My new favourite drink, the brandy sour.

I’m not a huge fans of cocktails. It’s not that I don’t enjoy the taste rather I find they slip down a bit too quickly. That’s part of the point, of course, a good cocktail should temper the fire and any rough edges in the spirit to make it dangerously easy to drink. Suddenly it’s gone and I want another. Before I know it it’s all gone a bit Harry Sellars from Father Ted:

Which is why I prefer to drink beer or wine or neat spirits. One is forced to drink slowly. This Christmas though my wife bought me a rather swanky silver-plated cocktail shaker so it would be silly not to put it into use. Also from my time writing a drink column for the Guardian, I have  an excess of spirits including a bottle of Cardinal Mendoza Brandy de Jerez. It’s a rather sweet brandy which I can only sip in minute quantities but it’s worth it for the most amazing oloroso sherry finish of nuts and molasses. It lacks the fruit and acidity of a good cognac but its failings can be remedied in the cocktailing (dread word!) process.

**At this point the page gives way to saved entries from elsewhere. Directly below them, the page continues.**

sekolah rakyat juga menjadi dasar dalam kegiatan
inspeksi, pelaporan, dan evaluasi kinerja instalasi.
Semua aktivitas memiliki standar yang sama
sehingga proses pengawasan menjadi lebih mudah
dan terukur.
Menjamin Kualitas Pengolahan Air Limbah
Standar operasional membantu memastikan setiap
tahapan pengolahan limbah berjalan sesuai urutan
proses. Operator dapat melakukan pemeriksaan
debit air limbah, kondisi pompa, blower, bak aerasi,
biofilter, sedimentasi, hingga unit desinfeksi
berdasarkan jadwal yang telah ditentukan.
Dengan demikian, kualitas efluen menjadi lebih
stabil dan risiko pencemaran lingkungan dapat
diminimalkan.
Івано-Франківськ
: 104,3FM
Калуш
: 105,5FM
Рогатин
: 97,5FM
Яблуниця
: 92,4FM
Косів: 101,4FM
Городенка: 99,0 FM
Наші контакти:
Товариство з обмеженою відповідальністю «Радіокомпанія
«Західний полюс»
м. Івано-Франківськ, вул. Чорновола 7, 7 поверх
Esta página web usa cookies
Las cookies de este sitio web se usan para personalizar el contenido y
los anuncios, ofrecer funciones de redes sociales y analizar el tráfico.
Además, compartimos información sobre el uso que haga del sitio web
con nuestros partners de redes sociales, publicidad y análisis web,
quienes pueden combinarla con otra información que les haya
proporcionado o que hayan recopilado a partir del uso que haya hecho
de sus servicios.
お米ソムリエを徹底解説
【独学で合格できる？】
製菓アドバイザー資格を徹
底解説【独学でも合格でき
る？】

A sour is simply any spirit, lime or lemon juice and sugar syrup to balance the sour. Too much sugar and you ruin it. As this brandy is already very sweet it doesn’t need much.It worked dangerously well. The lemon juice brought the slightly cloying brandy to life and revealed fruit that I never noticed before, oranges etc and it made the finish seem even more nutty and delicious than before. Best of all, it refreshed, not bad for almost neat spirits. I drank two and then went on the rampage through Lewisham.

Ingredients: makes two small ones

Place two martini glasses in the freezer before you start.

4 shots of brandy de Jerez or any good smooth brandy. Probably not a good idea to use your best cognac

3 tablespoons of lemon juice

1 tablespoon of sugar syrup (2 parts dark sugar to 1 part water)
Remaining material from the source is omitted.